* _TASK_
Locate each line of the material that contains "Ente", then return it.

* _SOURCE MATERIAL_
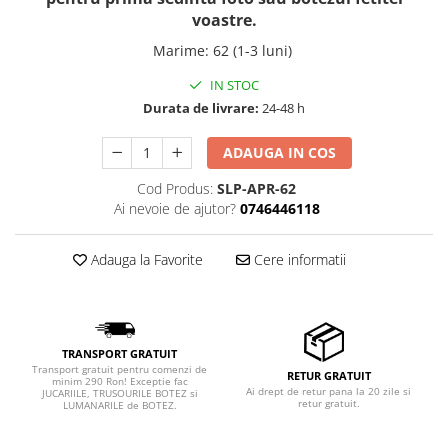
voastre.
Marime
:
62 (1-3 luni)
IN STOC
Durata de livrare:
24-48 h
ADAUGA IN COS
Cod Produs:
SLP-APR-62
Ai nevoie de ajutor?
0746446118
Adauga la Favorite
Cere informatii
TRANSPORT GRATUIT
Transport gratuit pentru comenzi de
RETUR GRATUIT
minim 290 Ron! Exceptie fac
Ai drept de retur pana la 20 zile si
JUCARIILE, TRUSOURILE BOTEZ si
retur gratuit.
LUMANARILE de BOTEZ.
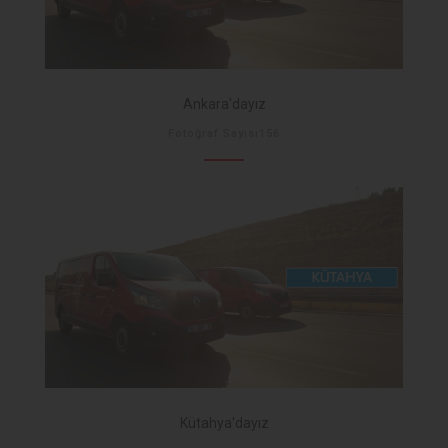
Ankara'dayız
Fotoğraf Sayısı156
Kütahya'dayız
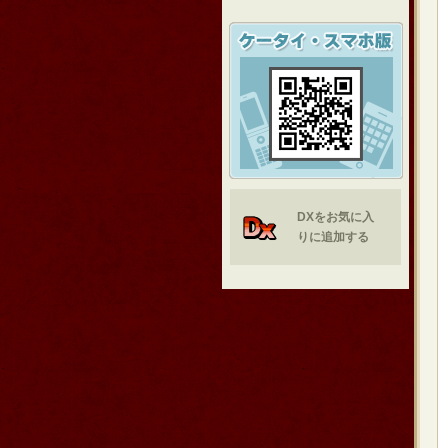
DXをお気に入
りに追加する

...

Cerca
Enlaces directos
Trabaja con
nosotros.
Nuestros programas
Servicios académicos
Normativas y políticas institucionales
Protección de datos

--

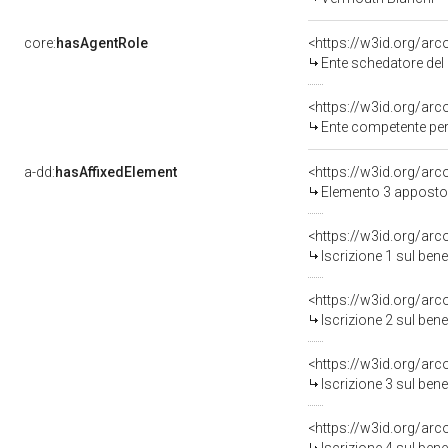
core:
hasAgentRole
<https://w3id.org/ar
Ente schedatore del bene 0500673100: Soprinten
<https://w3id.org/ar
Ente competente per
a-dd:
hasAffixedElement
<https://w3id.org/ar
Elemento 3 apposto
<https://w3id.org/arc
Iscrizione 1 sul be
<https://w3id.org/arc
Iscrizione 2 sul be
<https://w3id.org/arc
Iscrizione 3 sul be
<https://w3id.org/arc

* _WRITTEN ANSWER_
Ente schedatore del bene 0500673100: Soprinten
Ente competente per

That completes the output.